The Saudi panel suggests using methotrexate (MTX) over sulfasalazine (SSZ) in DMARD-naive patients with low disease activity (conditional recommendation; based on very low certainty evidence).

Remarks

• Recommendation modified (from conditional in favor of SSZ to conditional in favor of MTX); certainty of evidence unmodified.

• This recommendation applies to patients with low disease activity for which medication treatment is judged to be necessary.

• The choice should account for the patient's views on the expected benefits and harms of the respective medications.

• The choice should consider the availability of the medications.

• It is important to monitor adverse events and adjust medications accordingly.

Rationale: The panel favored MTX over SSZ because of the dosing convenience of MTX (once weekly) and its lower cost compared with SSZ.

Recommendation 2

The Saudi panel suggests using hydroxychloroquine (HCQ) over SSZ in DMARD-naive patients with low disease activity (conditional recommendation; based on very low certainty evidence).

Remarks

• Recommendation unmodified; certainty of evidence unmodified.

• This recommendation applies to patients with low disease activity for which medication treatment is judged to be necessary.

• The choice should account for the patient's views on the expected benefits and harms of the respective medications.

• The choice should consider the availability of the medications.

• It is important to monitor adverse events and adjust medications accordingly.

Rationale: The panel favored HCQ over SSZ because of the dosing convenience (once daily) and the safety profile of HCQ compared to SSZ.

Recommendation 3

The Saudi panel suggests initiating a csDMARD with short-term (< 3 months) glucocorticoids over initiating a csDMARD without short-term glucocorticoids in DMARD-naive patients with moderate-to-high disease activity (conditional recommendation, based on very low certainty evidence).

Remarks

• Recommendation modified (from conditional against glucocorticoids to conditional in favor of glucocorticoids); certainty of evidence unmodified.

• The physician should clearly communicate to the patient the potential benefits and harms of glucocorticoids.

• The choice should account for the patient's views on the expected benefits and harms of glucocorticoids. It should also account for the ability to taper/discontinue glucocorticoids.

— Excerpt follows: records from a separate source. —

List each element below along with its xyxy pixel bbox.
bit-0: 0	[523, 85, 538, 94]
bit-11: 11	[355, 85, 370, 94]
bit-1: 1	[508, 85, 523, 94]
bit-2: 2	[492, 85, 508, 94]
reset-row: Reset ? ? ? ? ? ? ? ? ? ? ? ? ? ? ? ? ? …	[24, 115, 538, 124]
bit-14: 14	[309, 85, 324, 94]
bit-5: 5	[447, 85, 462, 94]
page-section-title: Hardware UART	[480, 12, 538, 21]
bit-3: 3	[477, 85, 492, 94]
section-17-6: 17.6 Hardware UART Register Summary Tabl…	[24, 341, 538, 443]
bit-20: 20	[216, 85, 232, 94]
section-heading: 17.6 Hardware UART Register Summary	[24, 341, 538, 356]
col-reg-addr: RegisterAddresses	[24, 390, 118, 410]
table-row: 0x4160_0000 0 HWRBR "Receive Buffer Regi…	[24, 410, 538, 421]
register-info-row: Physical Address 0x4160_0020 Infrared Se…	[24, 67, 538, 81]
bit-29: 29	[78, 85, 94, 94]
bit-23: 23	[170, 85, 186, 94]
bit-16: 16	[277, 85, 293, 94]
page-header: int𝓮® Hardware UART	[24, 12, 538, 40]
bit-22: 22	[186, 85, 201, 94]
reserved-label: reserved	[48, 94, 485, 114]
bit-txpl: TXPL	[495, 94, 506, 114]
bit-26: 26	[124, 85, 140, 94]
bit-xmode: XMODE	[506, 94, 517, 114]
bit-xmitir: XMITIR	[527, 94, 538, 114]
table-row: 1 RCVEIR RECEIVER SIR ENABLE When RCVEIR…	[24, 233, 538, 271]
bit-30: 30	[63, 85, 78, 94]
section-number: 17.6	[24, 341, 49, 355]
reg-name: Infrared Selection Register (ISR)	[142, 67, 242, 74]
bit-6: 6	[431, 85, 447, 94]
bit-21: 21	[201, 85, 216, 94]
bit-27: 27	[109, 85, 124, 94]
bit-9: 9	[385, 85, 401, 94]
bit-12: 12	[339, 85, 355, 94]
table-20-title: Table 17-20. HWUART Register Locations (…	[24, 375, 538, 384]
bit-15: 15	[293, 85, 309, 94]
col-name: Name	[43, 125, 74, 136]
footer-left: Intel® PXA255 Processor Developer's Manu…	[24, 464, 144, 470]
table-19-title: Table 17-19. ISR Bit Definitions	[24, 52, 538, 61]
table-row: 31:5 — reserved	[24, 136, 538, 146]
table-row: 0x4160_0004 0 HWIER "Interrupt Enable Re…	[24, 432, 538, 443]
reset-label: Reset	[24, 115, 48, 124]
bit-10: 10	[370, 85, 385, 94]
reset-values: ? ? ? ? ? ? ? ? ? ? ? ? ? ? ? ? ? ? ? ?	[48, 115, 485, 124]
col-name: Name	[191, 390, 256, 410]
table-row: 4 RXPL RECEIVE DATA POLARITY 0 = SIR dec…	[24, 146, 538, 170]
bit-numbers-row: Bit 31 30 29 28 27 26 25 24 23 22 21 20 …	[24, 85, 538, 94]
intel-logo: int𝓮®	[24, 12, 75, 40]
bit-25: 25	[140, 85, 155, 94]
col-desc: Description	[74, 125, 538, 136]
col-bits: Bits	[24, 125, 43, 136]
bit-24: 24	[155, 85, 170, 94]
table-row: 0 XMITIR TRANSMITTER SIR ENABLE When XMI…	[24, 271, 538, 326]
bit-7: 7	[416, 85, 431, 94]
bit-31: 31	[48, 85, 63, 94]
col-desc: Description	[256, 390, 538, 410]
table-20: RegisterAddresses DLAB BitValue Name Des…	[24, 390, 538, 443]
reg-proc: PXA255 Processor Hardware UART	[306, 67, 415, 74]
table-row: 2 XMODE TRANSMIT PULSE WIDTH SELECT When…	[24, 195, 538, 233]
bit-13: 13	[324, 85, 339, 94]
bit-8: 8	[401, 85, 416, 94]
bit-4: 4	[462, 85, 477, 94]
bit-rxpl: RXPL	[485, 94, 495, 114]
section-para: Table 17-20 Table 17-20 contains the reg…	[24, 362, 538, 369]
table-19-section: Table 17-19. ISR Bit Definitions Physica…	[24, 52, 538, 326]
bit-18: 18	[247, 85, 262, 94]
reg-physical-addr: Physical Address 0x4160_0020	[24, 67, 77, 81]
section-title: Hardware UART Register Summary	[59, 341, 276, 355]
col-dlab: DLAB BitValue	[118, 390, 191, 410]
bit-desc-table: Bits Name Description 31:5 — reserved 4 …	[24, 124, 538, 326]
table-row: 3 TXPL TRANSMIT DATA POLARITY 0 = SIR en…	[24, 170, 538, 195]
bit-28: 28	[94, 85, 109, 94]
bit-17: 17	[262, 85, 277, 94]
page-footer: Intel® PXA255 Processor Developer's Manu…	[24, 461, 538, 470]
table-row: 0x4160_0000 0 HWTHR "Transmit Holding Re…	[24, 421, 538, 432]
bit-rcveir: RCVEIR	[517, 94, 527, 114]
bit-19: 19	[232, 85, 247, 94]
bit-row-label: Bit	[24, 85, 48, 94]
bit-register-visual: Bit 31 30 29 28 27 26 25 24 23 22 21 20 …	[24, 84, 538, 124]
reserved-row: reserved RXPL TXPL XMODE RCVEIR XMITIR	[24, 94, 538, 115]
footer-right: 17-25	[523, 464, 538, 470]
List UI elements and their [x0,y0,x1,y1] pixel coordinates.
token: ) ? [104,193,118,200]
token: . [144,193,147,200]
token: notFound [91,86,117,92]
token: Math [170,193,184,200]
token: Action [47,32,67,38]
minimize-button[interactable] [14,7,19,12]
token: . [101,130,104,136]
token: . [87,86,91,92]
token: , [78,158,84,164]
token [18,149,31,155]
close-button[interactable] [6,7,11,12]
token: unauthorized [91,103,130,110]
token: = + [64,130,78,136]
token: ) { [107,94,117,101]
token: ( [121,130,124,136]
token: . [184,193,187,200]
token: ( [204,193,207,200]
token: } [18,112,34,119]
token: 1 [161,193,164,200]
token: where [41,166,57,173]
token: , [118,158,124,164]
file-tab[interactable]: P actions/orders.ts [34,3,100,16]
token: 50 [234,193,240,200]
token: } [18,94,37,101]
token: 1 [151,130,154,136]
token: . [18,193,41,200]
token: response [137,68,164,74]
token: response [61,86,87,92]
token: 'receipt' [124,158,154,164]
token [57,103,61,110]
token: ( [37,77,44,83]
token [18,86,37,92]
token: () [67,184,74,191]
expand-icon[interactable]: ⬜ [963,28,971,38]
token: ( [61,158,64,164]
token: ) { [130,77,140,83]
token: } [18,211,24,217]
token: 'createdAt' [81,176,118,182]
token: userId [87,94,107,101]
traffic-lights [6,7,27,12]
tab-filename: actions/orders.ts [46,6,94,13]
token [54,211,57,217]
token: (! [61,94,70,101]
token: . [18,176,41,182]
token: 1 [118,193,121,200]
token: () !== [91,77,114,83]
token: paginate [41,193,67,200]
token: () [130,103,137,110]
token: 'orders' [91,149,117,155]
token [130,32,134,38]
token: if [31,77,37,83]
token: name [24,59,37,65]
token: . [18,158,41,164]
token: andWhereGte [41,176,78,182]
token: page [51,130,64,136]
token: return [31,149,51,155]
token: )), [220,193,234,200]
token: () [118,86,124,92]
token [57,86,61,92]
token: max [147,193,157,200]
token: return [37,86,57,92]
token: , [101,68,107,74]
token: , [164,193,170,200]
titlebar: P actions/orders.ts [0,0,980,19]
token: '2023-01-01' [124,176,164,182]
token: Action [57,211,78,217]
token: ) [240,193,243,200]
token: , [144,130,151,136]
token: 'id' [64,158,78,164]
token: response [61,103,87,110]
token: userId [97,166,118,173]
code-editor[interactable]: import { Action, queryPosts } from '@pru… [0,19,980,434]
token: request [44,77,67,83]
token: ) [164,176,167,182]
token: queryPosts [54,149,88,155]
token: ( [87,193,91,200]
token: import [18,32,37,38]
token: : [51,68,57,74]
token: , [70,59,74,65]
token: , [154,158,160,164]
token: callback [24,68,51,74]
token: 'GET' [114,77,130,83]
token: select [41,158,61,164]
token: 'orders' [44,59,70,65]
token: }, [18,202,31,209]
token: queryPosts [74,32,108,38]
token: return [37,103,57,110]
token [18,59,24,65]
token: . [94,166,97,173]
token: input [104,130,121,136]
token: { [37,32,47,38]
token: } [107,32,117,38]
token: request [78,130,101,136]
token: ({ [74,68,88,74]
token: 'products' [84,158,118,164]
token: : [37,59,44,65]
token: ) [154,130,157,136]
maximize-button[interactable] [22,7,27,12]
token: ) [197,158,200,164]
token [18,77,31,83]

• The glucocorticoid treatment regimen should use the lowest dose for the shortest period possible to reduce harm, with caution in the elderly.

• It is important to monitor for the adverse events of glucocorticoids.

Rationale: The use of short-term (< 3 months) glucocorticoids when initiating a csDMARD was judged by the panel to be the standard of care. The panel judged the benefit of rapid alleviation of symptoms at the time of diagnosis and during flares to outweigh the risks of glucocorticoids. The panel unanimously agreed that the long-term use of glucocorticoids is associated with harm and damage that outweigh benefit. The panel recommended a shared decision making approach in decisions related to initiating and discontinuing glucocorticoids.

Recommendation 4

The Saudi panel suggests a switch to subcutaneous MTX over addition/switch to alternative DMARD(s) in patients taking oral MTX who are not at target (conditional recommendation, based on very low certainty evidence).

Remarks

• Recommendation unmodified; certainty of evidence unmodified.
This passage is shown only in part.